Voor het indienen van een beroepschrift geldt op grond van artikel 69, eerste lid, van de Vreemdelingenwet 2000 een termijn van vier weken. Deze termijn begint op grond van artikel 6:8, eerste lid, van de Awb op de dag na de dag waarop het besluit op de wettelijk voorgeschreven wijze is bekendgemaakt. Een beroepschrift is op grond van artikel 6:9, eerste lid, van de Awb tijdig ingediend wanneer het voor het einde van de termijn is ontvangen. Als iemand een beroepschrift te laat indient, verklaart de rechtbank het beroep niet-ontvankelijk. Dat is alleen anders als het niet tijdig indienen van het beroepschrift verontschuldigbaar is.
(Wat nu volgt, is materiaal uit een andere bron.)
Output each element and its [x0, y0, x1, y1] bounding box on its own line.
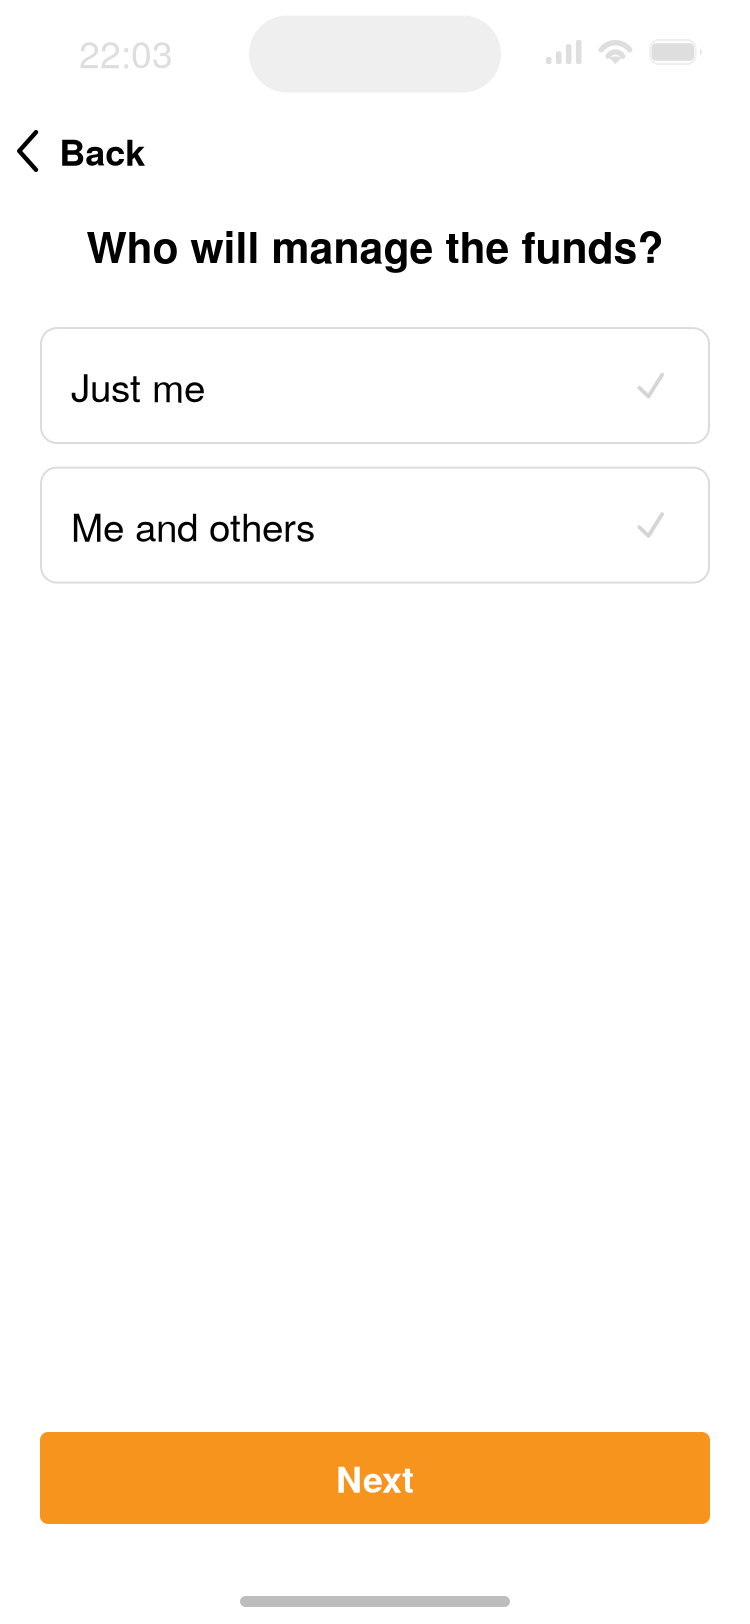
staticText: Who will manage the funds? — [86, 215, 664, 276]
button[interactable]: Just me — [40, 327, 710, 444]
staticText: 22:03 — [79, 25, 173, 79]
staticText: Next — [336, 1452, 414, 1504]
button[interactable]: Me and others — [40, 467, 710, 584]
staticText: Just me — [71, 358, 205, 413]
button[interactable]: Back — [0, 114, 169, 188]
button[interactable]: Next — [40, 1432, 710, 1524]
staticText: Me and others — [71, 497, 315, 553]
staticText: Back — [59, 125, 145, 177]
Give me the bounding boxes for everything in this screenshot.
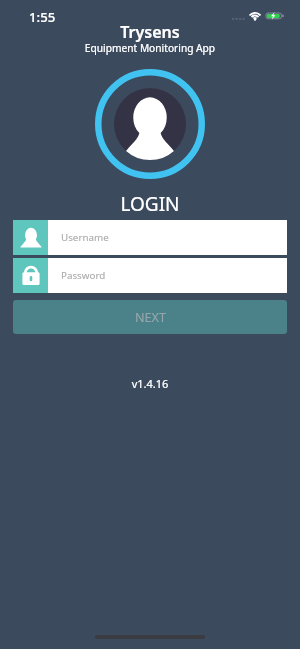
button[interactable]: NEXT (13, 300, 287, 334)
other: Password (13, 258, 48, 293)
staticText: v1.4.16 (0, 376, 300, 391)
button[interactable]: Username (13, 220, 287, 255)
button[interactable]: Password (13, 258, 287, 293)
staticText: NEXT (135, 309, 166, 326)
staticText: LOGIN (0, 191, 300, 217)
staticText: Password (61, 269, 106, 282)
staticText: Equipment Monitoring App (0, 41, 300, 55)
other: Username (13, 220, 48, 255)
staticText: 1:55 (29, 8, 56, 26)
staticText: Username (61, 231, 109, 244)
staticText: Trysens (0, 21, 300, 43)
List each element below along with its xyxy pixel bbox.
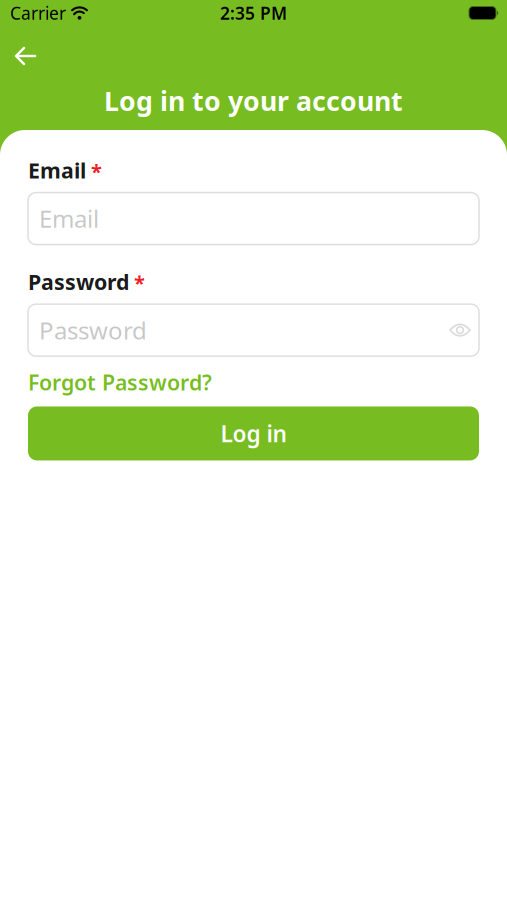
button[interactable]: Password — [28, 304, 479, 356]
button[interactable]: Show password — [449, 323, 471, 337]
button[interactable]: Forgot Password? — [28, 368, 212, 396]
staticText: Forgot Password? — [28, 368, 212, 396]
staticText: Carrier — [10, 2, 66, 24]
button[interactable]: Email — [28, 193, 479, 245]
staticText: Log in — [220, 418, 286, 448]
staticText: Email — [28, 156, 86, 184]
button[interactable]: Log in — [28, 406, 479, 460]
button[interactable]: Back — [14, 47, 36, 65]
staticText: 2:35 PM — [220, 2, 287, 24]
staticText: Log in to your account — [104, 83, 403, 118]
staticText: Password — [28, 268, 129, 296]
staticText: Password — [39, 314, 147, 346]
staticText: Email — [39, 203, 99, 234]
staticText: * — [91, 158, 102, 185]
staticText: * — [134, 270, 145, 296]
Dan laat de rechtbank op grond van artikel 6:11 van de Awb niet-ontvankelijkverklaring op grond van die te late indiening achterwege.
Vast staat dat het bestreden besluit is gedateerd op 13 december 2022 en dat het beroepschrift van eiser pas op 23 december 2023 is ingediend. Dat is later dan de wettelijke termijn van vier weken waarbinnen het beroepschrift moet zijn ontvangen.
Eiser heeft geen reden gegeven voor deze termijnoverschrijding. Er is dus geen verontschuldiging voor dit verzuim gebleken.
Het beroep is daarom kennelijk niet-ontvankelijk.
Voor een proceskostenveroordeling bestaat geen aanleiding.

Beslissing

De rechtbank verklaart het beroep niet-ontvankelijk.
Deze uitspraak is gedaan door mr. C.H. de Groot, rechter, in aanwezigheid van
B.A. van der Wiel, griffier, en openbaar gemaakt door middel van geanonimiseerde publicatie op rechtspraak.nl.
De uitspraak is uitgesproken in het openbaar en bekendgemaakt op:
Bent u het niet eens met deze uitspraak?
Als u het niet eens bent met deze uitspraak, kunt u een brief sturen naar de rechtbank waarin u uitlegt waarom u het er niet mee eens bent. Dit heet een verzetschrift. U moet dit verzetschrift indienen binnen 6 weken na de dag waarop deze uitspraak is verzonden. U ziet deze datum hierboven. Als u graag een zitting wilt waarin u uw verzetschrift kunt toelichten, kunt u dit in uw verzetschrift vermelden.